Dataset entries »
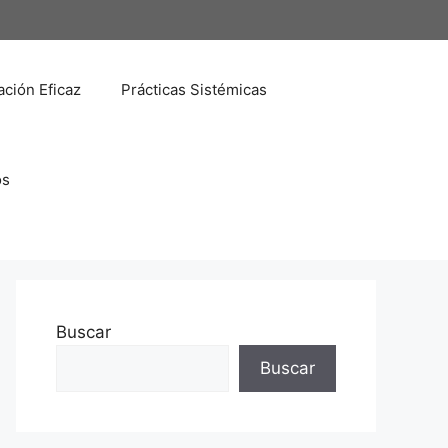
ción Eficaz
Prácticas Sistémicas
os
Buscar
Buscar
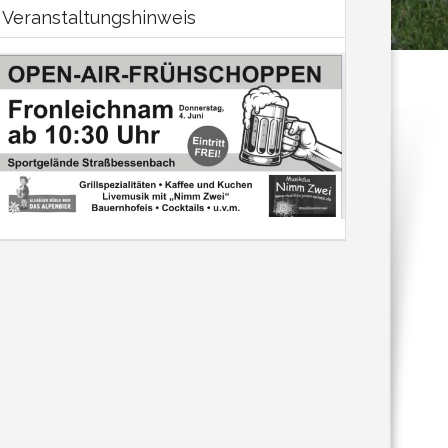
Veranstaltungshinweis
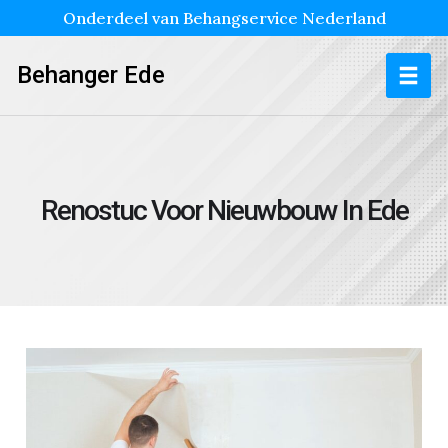
Onderdeel van Behangservice Nederland
Behanger Ede
Renostuc Voor Nieuwbouw In Ede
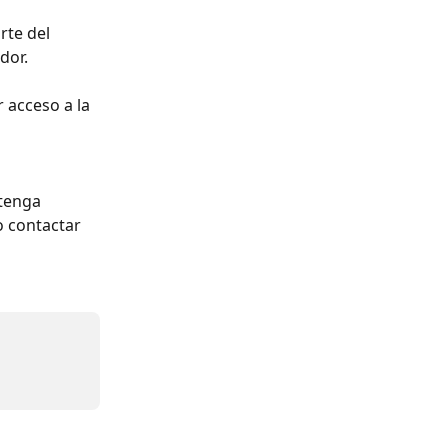
te del 
dor.
 acceso a la 
 
tenga 
 contactar 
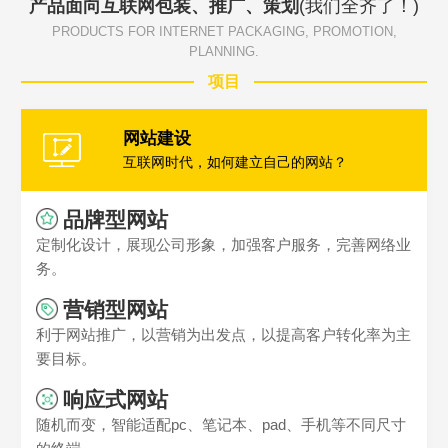
产品面向互联网包装、推广、策划
(我们全齐了！)
PRODUCTS FOR INTERNET PACKAGING, PROMOTION,
PLANNING.
项目
网站建设
互联网时代，如何建立自己的网站？
品牌型网站
定制化设计，展现公司形象，加强客户服务，完善网络业
务。
营销型网站
利于网站推广，以营销为出发点，以提高客户转化率为主
要目标。
响应式网站
随机而变，智能适配pc、笔记本、pad、手机等不同尺寸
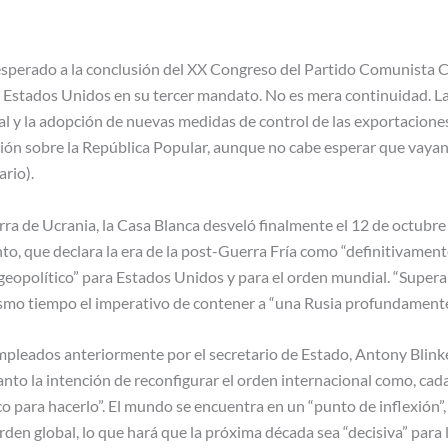
esperado a la conclusión del XX Congreso del Partido Comunista Ch
e Estados Unidos en su tercer mandato. No es mera continuidad. La
l y la adopción de nuevas medidas de control de las exportacione
esión sobre la República Popular, aunque no cabe esperar que vaya
ario).
rra de Ucrania, la Casa Blanca desveló finalmente el 12 de octubre
o, que declara la era de la post-Guerra Fría como “definitivamente
geopolítico” para Estados Unidos y para el orden mundial. “Superar
ismo tiempo el imperativo de contener a “una Rusia profundamente
pleados anteriormente por el secretario de Estado, Antony Blink
anto la intención de reconfigurar el orden internacional como, cad
ico para hacerlo”. El mundo se encuentra en un “punto de inflexió
 orden global, lo que hará que la próxima década sea “decisiva” para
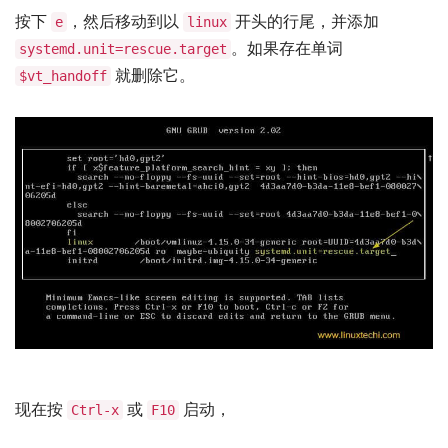
按下
，然后移动到以
开头的行尾，并添加
e
linux
。如果存在单词
systemd.unit=rescue.target
就删除它。
$vt_handoff
现在按
或
启动，
Ctrl-x
F10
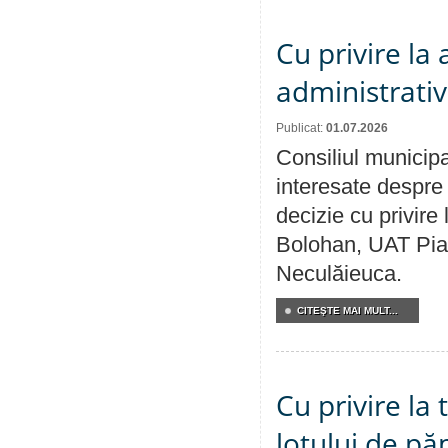
Cu privire la
administrativ
Publicat:
01.07.2026
Consiliul municipa
interesate despre 
decizie cu privir
Bolohan, UAT Pia
Neculăieuca.
CITEŞTE MAI MULT...
Cu privire la
lotului de pă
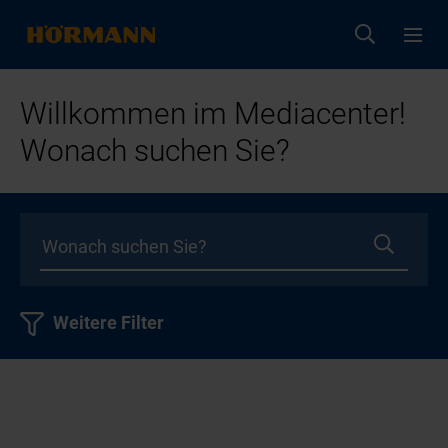
Willkommen im Mediacenter!
Wonach suchen Sie?
Weitere Filter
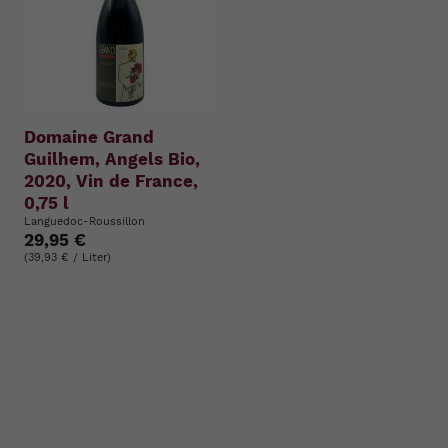
Domaine Grand
Guilhem, Angels Bio,
2020, Vin de France,
0,75 l
Languedoc-Roussillon
29,95 €
(39,93 € / Liter)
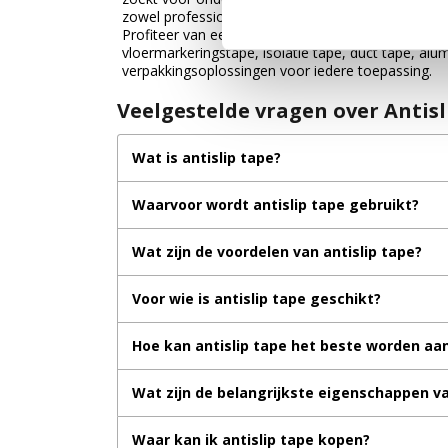
zowel professionele als particuliere toepassingen e
Profiteer van een ruim assortiment, scherpe prijzen
vloermarkeringstape, isolatie tape, duct tape, al
verpakkingsoplossingen voor iedere toepassing.
Veelgestelde vragen over Antisl
Wat is antislip tape?
Waarvoor wordt antislip tape gebruikt?
Wat zijn de voordelen van antislip tape?
Voor wie is antislip tape geschikt?
Hoe kan antislip tape het beste worden aa
Wat zijn de belangrijkste eigenschappen va
Waar kan ik antislip tape kopen?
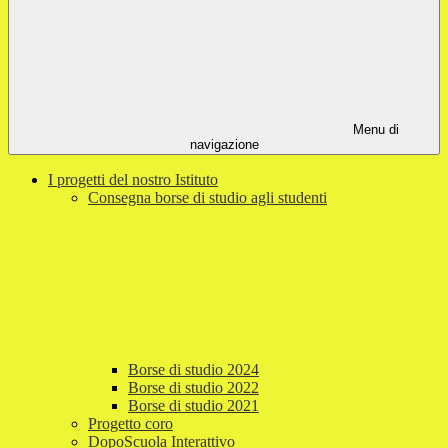
Menu di
navigazione
I progetti del nostro Istituto
Consegna borse di studio agli studenti
Borse di studio 2024
Borse di studio 2022
Borse di studio 2021
Progetto coro
DopoScuola Interattivo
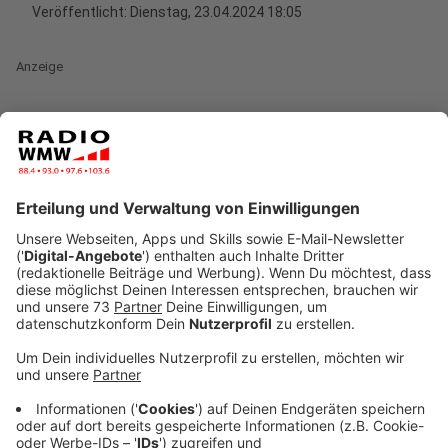
Veröffentlicht:
Dienstag, 23.04.2024 18:05
Anzeige
Zum Termin hat Nordrhein-Westfalens Innenminister
Herbert Reul persönlich geladen. Noch befindet sich
das International Police Cooperation Center (IPCC) im
Aufbau, aber schon vor dem offiziellen
Start der
Fußball-Europameisterschaft in Deutschland
ist
Einzugstermin. Denn hier kommt alles zusammen, was
das Thema Sicherheit rund um die EM angeht.
Anzeige
Anzeige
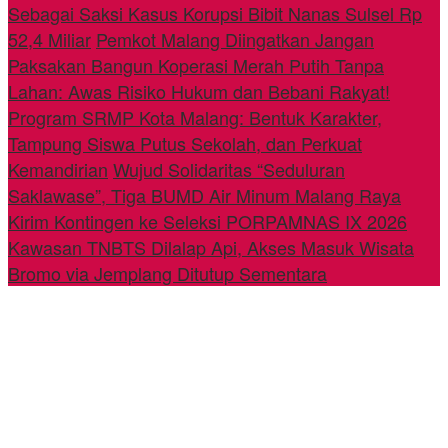
Sebagai Saksi Kasus Korupsi Bibit Nanas Sulsel Rp
52,4 Miliar
Pemkot Malang Diingatkan Jangan
Paksakan Bangun Koperasi Merah Putih Tanpa
Lahan: Awas Risiko Hukum dan Bebani Rakyat!
Program SRMP Kota Malang: Bentuk Karakter,
Tampung Siswa Putus Sekolah, dan Perkuat
Kemandirian
Wujud Solidaritas “Seduluran
Saklawase”, Tiga BUMD Air Minum Malang Raya
Kirim Kontingen ke Seleksi PORPAMNAS IX 2026
Kawasan TNBTS Dilalap Api, Akses Masuk Wisata
Bromo via Jemplang Ditutup Sementara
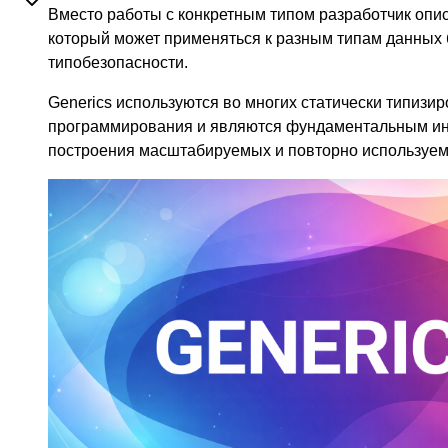
Вместо работы с конкретным типом разработчик опи
который может применяться к разным типам данных 
типобезопасности.
Generics используются во многих статически типизи
программирования и являются фундаментальным и
построения масштабируемых и повторно используем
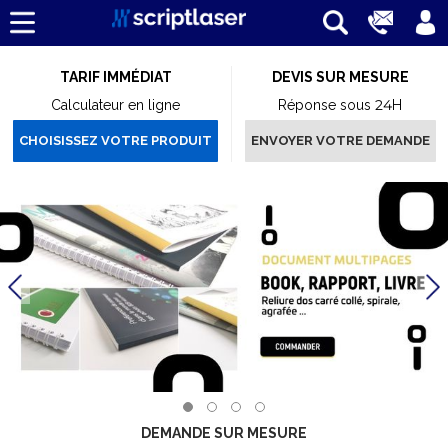
TARIF IMMÉDIAT
DEVIS SUR MESURE
Calculateur en ligne
Réponse sous 24H
CHOISISSEZ VOTRE PRODUIT
ENVOYER VOTRE DEMANDE
DEMANDE SUR MESURE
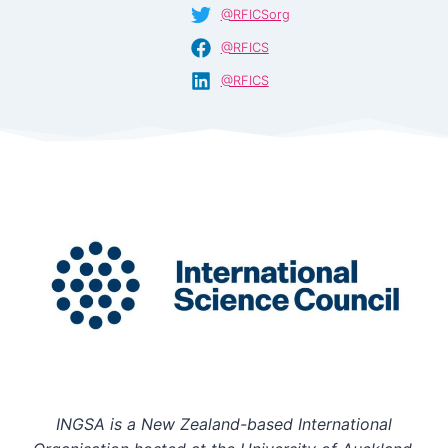
@RFICSorg
@RFICS
@RFICS
INGSA is a New Zealand-based International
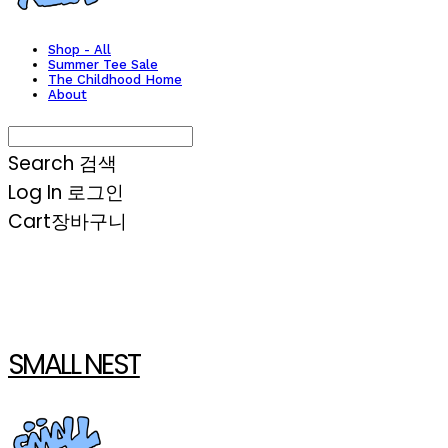
Shop - All
Summer Tee Sale
The Childhood Home
About
Search
검색
Log In
로그인
Cart
장바구니
SMALL NEST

Activity »
Your reply should be only the count of lines in the entries above that contain the word "tape".

Solution to this problem »
7